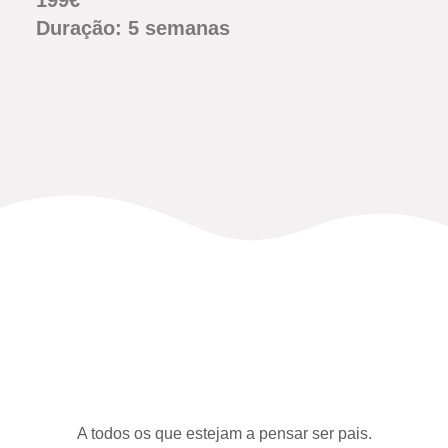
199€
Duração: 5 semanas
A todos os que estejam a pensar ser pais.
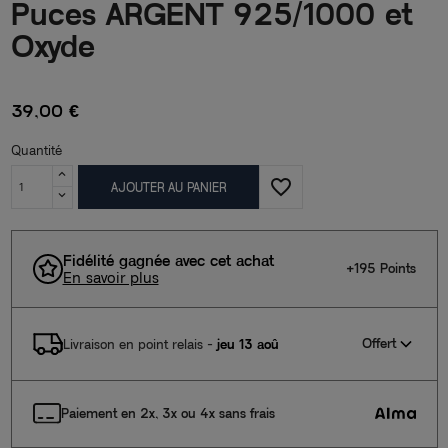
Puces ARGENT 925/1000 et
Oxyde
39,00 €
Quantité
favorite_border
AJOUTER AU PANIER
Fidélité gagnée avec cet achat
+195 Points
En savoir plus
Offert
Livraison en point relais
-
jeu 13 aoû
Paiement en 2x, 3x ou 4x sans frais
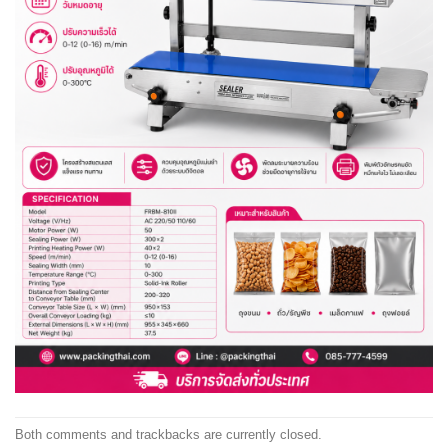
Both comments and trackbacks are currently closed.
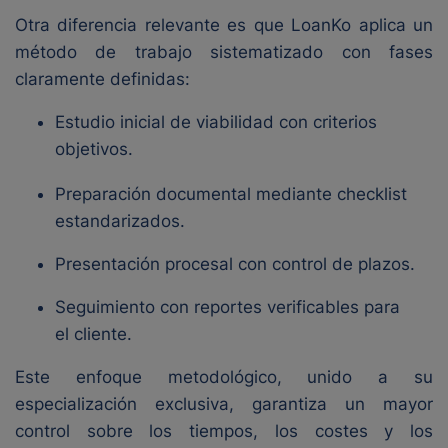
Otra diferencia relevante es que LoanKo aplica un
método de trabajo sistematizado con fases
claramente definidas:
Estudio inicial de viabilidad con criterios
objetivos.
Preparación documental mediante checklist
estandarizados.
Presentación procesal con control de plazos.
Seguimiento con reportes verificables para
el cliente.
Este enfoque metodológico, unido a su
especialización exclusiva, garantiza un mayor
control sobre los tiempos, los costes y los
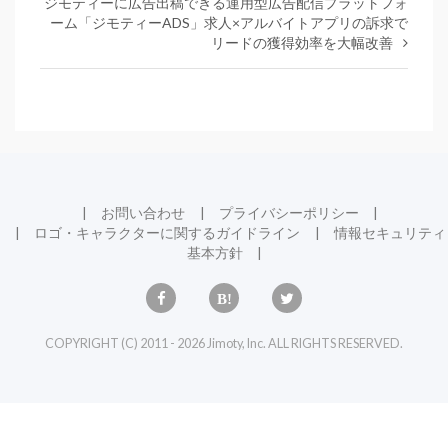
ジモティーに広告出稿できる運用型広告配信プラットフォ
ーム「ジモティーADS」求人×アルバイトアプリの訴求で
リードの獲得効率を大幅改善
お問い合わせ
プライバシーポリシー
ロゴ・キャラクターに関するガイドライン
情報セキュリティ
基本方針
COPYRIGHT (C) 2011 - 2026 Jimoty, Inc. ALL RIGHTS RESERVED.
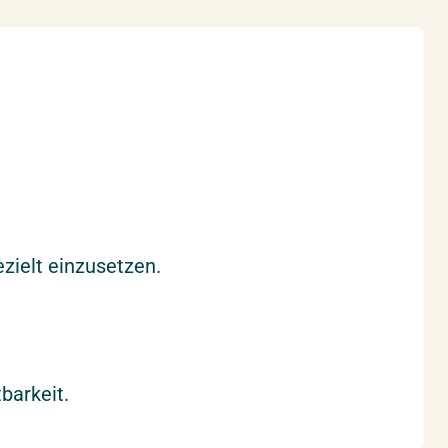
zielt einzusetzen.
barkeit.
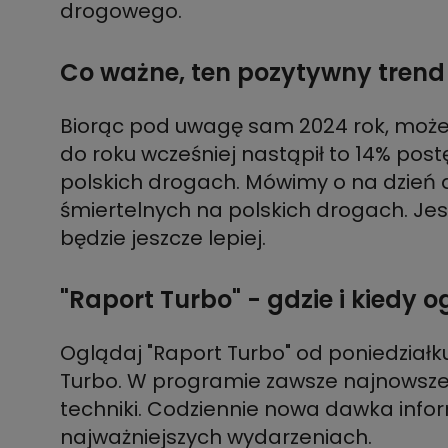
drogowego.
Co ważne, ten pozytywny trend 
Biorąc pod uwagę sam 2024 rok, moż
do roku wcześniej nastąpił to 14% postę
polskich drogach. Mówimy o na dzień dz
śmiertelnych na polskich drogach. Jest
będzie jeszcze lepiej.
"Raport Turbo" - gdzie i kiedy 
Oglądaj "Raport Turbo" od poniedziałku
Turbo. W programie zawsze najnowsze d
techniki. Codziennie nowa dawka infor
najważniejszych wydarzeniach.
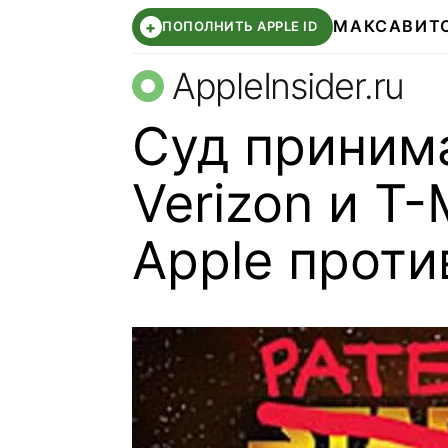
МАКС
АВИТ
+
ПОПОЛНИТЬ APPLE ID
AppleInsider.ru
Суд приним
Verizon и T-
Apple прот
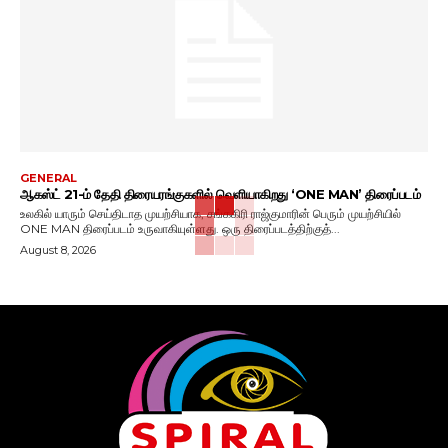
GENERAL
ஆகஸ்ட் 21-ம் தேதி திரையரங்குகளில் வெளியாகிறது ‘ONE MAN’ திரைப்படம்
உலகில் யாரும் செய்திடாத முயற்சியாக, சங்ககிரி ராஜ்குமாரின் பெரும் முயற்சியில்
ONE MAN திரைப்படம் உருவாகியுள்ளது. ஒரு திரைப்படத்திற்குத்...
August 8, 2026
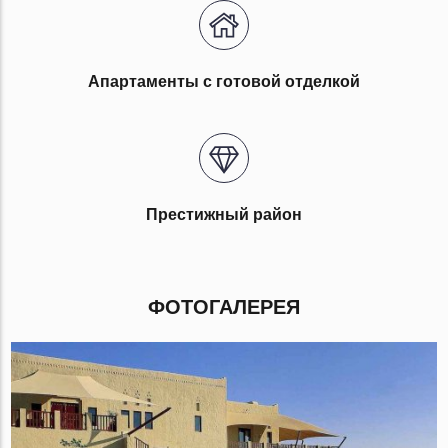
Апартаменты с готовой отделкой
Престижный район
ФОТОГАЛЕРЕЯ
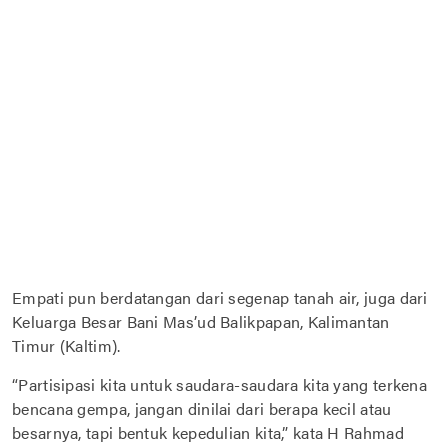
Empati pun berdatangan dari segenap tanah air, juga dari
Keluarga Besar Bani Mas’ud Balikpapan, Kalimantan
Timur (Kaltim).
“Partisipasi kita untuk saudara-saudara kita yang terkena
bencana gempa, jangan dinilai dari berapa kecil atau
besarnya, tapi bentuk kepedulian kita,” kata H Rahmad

Work instruction:
Word for word, restate the records shown above, minus the pictures.

Solution for this task:
199€
Duração: 5 semanas
A todos os que estejam a pensar ser pais.
Puces ARGENT 925/1000 et
Oxyde
39,00 €
Quantité
favorite_border
AJOUTER AU PANIER
Fidélité gagnée avec cet achat
+195 Points
En savoir plus
Offert
Livraison en point relais
-
jeu 13 aoû
Paiement en 2x, 3x ou 4x sans frais
Both comments and trackbacks are currently closed.
Otra diferencia relevante es que LoanKo aplica un
método de trabajo sistematizado con fases
claramente definidas:
Estudio inicial de viabilidad con criterios
objetivos.
Preparación documental mediante checklist
estandarizados.
Presentación procesal con control de plazos.
Seguimiento con reportes verificables para
el cliente.
Este enfoque metodológico, unido a su
especialización exclusiva, garantiza un mayor
control sobre los tiempos, los costes y los
ジモティーに広告出稿できる運用型広告配信プラットフォ
ーム「ジモティーADS」求人×アルバイトアプリの訴求で
リードの獲得効率を大幅改善
お問い合わせ
プライバシーポリシー
ロゴ・キャラクターに関するガイドライン
情報セキュリティ
基本方針
COPYRIGHT (C) 2011 - 2026 Jimoty, Inc. ALL RIGHTS RESERVED.
zielt einzusetzen.
barkeit.
drogowego.
Co ważne, ten pozytywny trend 
Biorąc pod uwagę sam 2024 rok, moż
do roku wcześniej nastąpił to 14% postę
polskich drogach. Mówimy o na dzień dz
śmiertelnych na polskich drogach. Jest
będzie jeszcze lepiej.
"Raport Turbo" - gdzie i kiedy 
Oglądaj "Raport Turbo" od poniedziałku
Turbo. W programie zawsze najnowsze d
techniki. Codziennie nowa dawka infor
najważniejszych wydarzeniach.
МАКС
АВИТ
+
ПОПОЛНИТЬ APPLE ID
AppleInsider.ru
Суд приним
Verizon и T-
Apple прот
GENERAL
ஆகஸ்ட் 21-ம் தேதி திரையரங்குகளில் வெளியாகிறது ‘ONE MAN’ திரைப்படம்
உலகில் யாரும் செய்திடாத முயற்சியாக, சங்ககிரி ராஜ்குமாரின் பெரும் முயற்சியில்
ONE MAN திரைப்படம் உருவாகியுள்ளது. ஒரு திரைப்படத்திற்குத்...
August 8, 2026
Апартаменты с готовой отделкой
Престижный район
ФОТОГАЛЕРЕЯ
Empati pun berdatangan dari segenap tanah air, juga dari
Keluarga Besar Bani Mas’ud Balikpapan, Kalimantan
Timur (Kaltim).
“Partisipasi kita untuk saudara-saudara kita yang terkena
bencana gempa, jangan dinilai dari berapa kecil atau
besarnya, tapi bentuk kepedulian kita,” kata H Rahmad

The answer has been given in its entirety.